A situação do tráfico de pessoas no Brasil é preocupante, pois o país exporta e importa seres humanos. No tráfico interno, mulheres e crianças migram de seus estados para outros a fim de trabalharem como domésticas ou na prostituição. No nordeste brasileiro concentra-se a maior parte das crianças traficadas para fins sexuais no país. Mulheres e homens transexuais são traficados internacionalmente para países de primeiro mundo, como Espanha, Holanda, Itália, Reino Unido e Alemanha.

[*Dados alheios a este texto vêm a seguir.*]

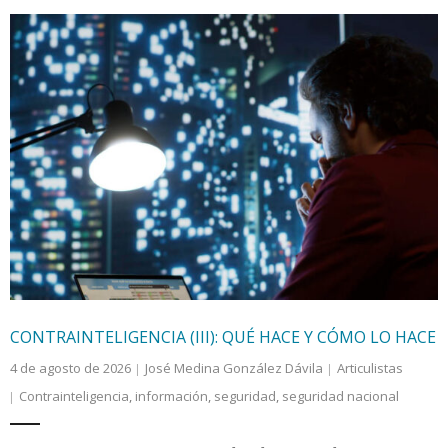
CONTRAINTELIGENCIA (III): QUÉ HACE Y CÓMO LO HACE
4 de agosto de 2026
José Medina González Dávila
Articulistas
Contrainteligencia
,
información
,
seguridad
,
seguridad nacional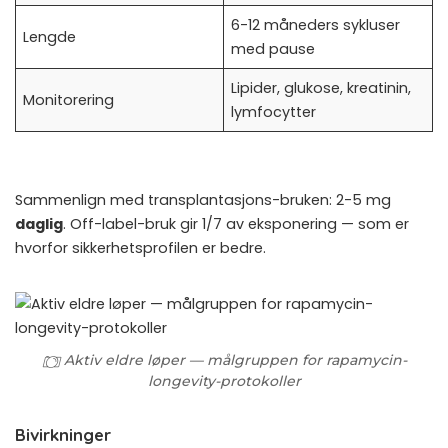
6-12 måneders sykluser
Lengde
med pause
Lipider, glukose, kreatinin,
Monitorering
lymfocytter
Sammenlign med transplantasjons-bruken: 2-5 mg
daglig
. Off-label-bruk gir 1/7 av eksponering — som er
hvorfor sikkerhetsprofilen er bedre.
Aktiv eldre løper — målgruppen for rapamycin-
longevity-protokoller
Bivirkninger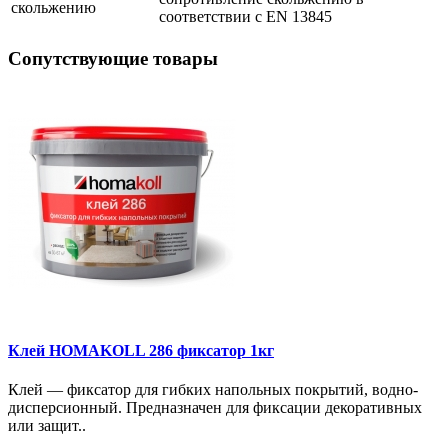
скольжению
соответствии с EN 13845
Сопутствующие товары
Клей HOMAKOLL 286 фиксатор 1кг
Клей — фиксатор для гибких напольных покрытий, водно-
дисперсионный​. Предназначен для фиксации декоративных
или защит..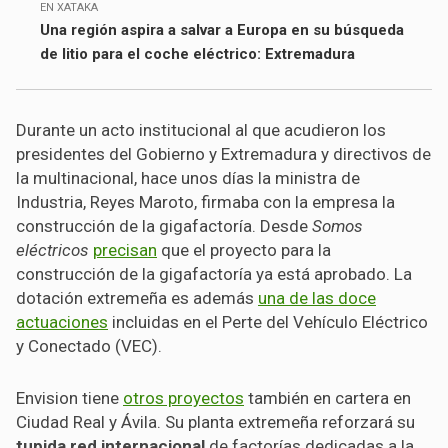
EN XATAKA
Una región aspira a salvar a Europa en su búsqueda
de litio para el coche eléctrico: Extremadura
Durante un acto institucional al que acudieron los
presidentes del Gobierno y Extremadura y directivos de
la multinacional, hace unos días la ministra de
Industria, Reyes Maroto, firmaba con la empresa la
construcción de la gigafactoría. Desde
Somos
eléctricos
precisan
que el proyecto para la
construcción de la gigafactoría ya está aprobado. La
dotación extremeña es además
una de las doce
actuaciones
incluidas en el Perte del Vehículo Eléctrico
y Conectado (VEC).
Envision tiene
otros proyectos
también en cartera en
Ciudad Real y Ávila. Su planta extremeña reforzará su
tupida red internacional
de factorías dedicadas a la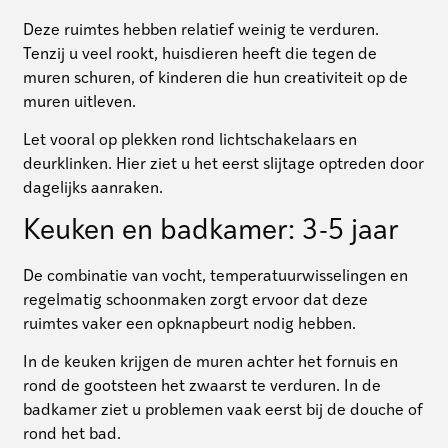
Deze ruimtes hebben relatief weinig te verduren.
Tenzij u veel rookt, huisdieren heeft die tegen de
muren schuren, of kinderen die hun creativiteit op de
muren uitleven.
Let vooral op plekken rond lichtschakelaars en
deurklinken. Hier ziet u het eerst slijtage optreden door
dagelijks aanraken.
Keuken en badkamer: 3-5 jaar
De combinatie van vocht, temperatuurwisselingen en
regelmatig schoonmaken zorgt ervoor dat deze
ruimtes vaker een opknapbeurt nodig hebben.
In de keuken krijgen de muren achter het fornuis en
rond de gootsteen het zwaarst te verduren. In de
badkamer ziet u problemen vaak eerst bij de douche of
rond het bad.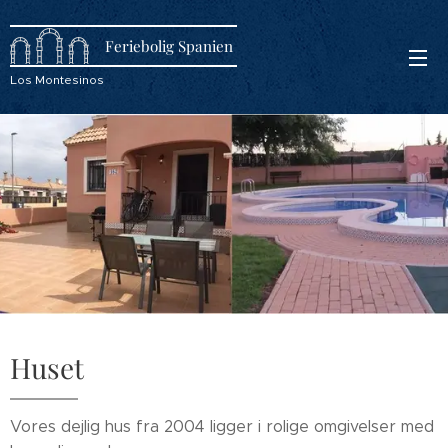
Feriebolig Spanien
Los Montesinos
Huset
Vores dejlig hus fra 2004 ligger i rolige omgivelser med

Mulheres e crianças de países vizinhos saem de seus países e são explorados sexualmente em solo brasileiro. (SOARES In: BRASIL, 2013a, p. 90). 
Para reverter este cenário, o Brasil tem na Política Nacional de Enfrentamento ao Tráfico de Pessoa a sua principal arma. Em 2013, foi instituída a II PNETP, diploma que reproduz o forte trabalho político-brasileiro no sentido de reprimir e prevenir o tráfico de pessoas, além de oferecer às vítimas do tráfico o apoio necessário ao resgate de sua dignidade, principalmente. O II PNETP estabelece ações para os anos de 2013-2016, com execução de atividades e metas programadas de enfrentamento ao tráfico, divididas em cinco linhas operativas. 
A primeira linha operativa buscará o aperfeiçoamento da legislação brasileira para fortalecimento do enfrentamento do tráfico de pessoas, com a criaçãode leis específicas para regular o tema. (BRASIL, 2013c, p. 11).
Dentre as disposições normativas estão: aprovação do Estatuto do Estrangeiro; elaboração e aprovação de lei específica para tratar do tráfico de pessoas no país; elaboração de anteprojeto que disponha sobre a reversão dos bens adquiridos com o tráfico para a prevenção, repressão e amparo às vítimas; elaboração de lei com punições mais severas para os agentes do tráfico, bem como sanções administrativas às empresas condenadas em processos de tráfico de pessoas; elaboração de lei com vistas à regulamentação de agências de casamento e recrutamento, introdução e colocação de pessoas no Brasil e no exterior. (BRASIL, 2013c, p. 20-21).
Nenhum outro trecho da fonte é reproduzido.